• Task:
Take each line below that has "Mexico" and copy it.

*** Dataset excerpts ***

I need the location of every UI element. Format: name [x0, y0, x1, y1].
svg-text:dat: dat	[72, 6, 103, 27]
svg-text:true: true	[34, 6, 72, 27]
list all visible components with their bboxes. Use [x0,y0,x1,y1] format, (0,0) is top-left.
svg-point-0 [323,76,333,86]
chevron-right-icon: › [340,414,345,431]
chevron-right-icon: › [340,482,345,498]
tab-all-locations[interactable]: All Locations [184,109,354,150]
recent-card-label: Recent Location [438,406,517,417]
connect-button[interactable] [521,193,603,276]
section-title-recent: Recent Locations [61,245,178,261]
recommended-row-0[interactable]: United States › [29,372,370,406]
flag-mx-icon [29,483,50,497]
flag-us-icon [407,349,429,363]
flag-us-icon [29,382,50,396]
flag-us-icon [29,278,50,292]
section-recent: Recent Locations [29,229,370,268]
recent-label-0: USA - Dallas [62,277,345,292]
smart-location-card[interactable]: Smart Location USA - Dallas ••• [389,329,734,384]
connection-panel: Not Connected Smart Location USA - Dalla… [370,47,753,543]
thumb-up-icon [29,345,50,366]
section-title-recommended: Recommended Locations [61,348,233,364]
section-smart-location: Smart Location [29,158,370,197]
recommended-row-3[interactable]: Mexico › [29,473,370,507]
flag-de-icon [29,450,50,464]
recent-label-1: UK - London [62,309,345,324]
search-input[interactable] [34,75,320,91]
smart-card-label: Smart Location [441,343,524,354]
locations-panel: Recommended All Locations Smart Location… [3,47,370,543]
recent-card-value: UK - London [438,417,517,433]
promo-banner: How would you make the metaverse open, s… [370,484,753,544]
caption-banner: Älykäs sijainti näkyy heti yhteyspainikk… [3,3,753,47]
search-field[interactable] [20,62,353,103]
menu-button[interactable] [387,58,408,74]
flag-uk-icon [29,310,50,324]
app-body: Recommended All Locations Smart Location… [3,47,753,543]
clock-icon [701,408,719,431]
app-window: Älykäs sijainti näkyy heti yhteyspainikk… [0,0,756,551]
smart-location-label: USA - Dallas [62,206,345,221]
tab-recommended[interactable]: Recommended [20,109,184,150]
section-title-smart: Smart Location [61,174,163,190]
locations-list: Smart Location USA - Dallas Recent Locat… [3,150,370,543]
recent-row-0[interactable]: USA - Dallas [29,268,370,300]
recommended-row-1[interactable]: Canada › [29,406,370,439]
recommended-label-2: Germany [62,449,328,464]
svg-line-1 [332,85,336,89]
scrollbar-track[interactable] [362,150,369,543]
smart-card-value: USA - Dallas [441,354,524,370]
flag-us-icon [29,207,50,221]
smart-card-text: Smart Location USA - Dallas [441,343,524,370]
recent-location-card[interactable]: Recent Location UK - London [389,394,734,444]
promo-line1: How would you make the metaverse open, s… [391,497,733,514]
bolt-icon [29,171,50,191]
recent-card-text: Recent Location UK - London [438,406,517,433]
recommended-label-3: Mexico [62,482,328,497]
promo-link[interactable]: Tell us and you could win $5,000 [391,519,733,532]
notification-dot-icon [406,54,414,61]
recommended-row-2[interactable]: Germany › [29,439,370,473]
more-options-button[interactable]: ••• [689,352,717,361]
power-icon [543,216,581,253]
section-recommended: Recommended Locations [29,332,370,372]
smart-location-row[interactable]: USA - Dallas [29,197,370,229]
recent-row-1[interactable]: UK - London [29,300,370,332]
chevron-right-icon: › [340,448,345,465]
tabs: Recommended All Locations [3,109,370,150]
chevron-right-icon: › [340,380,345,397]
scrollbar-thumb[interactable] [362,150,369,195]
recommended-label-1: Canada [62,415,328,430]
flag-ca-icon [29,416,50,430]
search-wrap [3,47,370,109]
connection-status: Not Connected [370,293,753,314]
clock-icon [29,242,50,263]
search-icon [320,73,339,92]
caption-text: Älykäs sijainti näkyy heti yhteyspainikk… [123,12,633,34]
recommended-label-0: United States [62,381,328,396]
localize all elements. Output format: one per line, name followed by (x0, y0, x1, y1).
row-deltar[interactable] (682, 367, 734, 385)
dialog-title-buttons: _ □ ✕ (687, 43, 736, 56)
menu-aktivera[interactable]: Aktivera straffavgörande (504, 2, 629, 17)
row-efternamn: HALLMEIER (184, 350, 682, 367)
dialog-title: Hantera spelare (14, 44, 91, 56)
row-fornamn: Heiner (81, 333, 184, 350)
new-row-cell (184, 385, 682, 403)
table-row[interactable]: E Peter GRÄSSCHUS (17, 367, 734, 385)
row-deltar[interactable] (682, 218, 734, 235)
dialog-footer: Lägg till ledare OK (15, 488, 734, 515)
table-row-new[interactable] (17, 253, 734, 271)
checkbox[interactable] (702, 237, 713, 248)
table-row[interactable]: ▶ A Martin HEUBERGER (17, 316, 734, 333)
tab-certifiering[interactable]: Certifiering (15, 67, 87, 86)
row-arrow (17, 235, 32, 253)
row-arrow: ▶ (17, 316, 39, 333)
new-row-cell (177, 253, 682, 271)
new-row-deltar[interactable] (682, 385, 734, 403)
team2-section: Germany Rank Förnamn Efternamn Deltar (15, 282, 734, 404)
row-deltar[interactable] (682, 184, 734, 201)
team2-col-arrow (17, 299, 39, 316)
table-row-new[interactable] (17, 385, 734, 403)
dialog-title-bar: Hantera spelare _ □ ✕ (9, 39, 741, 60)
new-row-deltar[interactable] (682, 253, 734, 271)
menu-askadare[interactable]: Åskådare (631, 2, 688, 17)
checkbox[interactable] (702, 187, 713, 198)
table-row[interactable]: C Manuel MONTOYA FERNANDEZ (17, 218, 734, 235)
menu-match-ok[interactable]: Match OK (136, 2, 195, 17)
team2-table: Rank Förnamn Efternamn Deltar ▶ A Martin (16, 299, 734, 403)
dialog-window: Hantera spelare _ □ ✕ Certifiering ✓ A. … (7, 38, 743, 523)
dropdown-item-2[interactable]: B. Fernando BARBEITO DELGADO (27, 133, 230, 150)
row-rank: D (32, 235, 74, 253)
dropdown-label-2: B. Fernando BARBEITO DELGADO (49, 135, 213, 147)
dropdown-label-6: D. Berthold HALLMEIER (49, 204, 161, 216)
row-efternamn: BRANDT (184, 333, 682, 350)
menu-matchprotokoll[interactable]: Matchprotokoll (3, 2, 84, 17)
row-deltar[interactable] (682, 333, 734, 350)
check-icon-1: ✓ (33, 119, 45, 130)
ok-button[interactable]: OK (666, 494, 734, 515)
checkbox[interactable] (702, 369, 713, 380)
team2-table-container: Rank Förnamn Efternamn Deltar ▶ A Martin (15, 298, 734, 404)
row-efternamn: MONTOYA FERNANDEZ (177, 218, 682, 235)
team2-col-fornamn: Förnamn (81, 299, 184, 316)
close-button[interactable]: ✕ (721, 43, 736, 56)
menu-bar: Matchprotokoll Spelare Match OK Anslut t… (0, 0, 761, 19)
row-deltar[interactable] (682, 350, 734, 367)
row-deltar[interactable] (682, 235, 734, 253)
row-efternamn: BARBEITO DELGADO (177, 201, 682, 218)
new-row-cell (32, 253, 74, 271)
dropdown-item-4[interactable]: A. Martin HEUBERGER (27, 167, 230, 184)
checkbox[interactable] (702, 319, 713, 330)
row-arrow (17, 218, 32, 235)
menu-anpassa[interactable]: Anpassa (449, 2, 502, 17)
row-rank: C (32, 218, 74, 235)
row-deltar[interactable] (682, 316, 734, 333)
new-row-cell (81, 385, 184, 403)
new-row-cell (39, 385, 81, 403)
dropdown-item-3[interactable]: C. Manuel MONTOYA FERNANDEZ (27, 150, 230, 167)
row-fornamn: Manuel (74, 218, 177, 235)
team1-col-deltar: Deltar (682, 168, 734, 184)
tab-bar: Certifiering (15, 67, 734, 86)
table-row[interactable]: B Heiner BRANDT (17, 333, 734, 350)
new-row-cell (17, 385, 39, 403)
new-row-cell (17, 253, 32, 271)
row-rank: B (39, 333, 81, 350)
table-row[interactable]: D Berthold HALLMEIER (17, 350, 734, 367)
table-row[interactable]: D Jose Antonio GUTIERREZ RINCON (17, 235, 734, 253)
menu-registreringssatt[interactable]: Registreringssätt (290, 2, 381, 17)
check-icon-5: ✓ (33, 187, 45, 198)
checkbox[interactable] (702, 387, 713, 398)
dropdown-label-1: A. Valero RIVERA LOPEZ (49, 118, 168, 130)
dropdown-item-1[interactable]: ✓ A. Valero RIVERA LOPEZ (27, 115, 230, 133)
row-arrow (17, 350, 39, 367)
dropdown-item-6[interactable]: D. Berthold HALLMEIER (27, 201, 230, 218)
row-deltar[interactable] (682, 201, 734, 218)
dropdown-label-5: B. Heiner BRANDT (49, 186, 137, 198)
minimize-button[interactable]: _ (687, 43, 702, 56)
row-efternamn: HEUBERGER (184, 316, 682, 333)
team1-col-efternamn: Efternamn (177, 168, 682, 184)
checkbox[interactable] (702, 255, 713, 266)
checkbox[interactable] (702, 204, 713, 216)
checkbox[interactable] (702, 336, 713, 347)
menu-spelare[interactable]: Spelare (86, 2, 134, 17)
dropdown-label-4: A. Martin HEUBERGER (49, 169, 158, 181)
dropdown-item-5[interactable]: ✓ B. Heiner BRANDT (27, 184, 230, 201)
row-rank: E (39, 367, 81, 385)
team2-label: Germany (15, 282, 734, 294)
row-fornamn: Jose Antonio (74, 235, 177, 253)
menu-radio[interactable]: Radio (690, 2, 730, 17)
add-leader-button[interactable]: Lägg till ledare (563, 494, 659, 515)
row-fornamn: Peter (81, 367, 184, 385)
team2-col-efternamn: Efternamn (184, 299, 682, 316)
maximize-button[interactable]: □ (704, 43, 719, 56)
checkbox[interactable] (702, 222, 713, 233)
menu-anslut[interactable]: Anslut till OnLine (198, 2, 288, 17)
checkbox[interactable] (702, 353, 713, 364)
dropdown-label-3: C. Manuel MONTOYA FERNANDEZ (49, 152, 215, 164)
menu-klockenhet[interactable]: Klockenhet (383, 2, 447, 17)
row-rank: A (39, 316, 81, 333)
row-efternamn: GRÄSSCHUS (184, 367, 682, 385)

*** End of Dataset excerpts ***

• Answer for the task:
recommended-row-3[interactable]: Mexico › [29,473,370,507]
recommended-label-3: Mexico [62,482,328,497]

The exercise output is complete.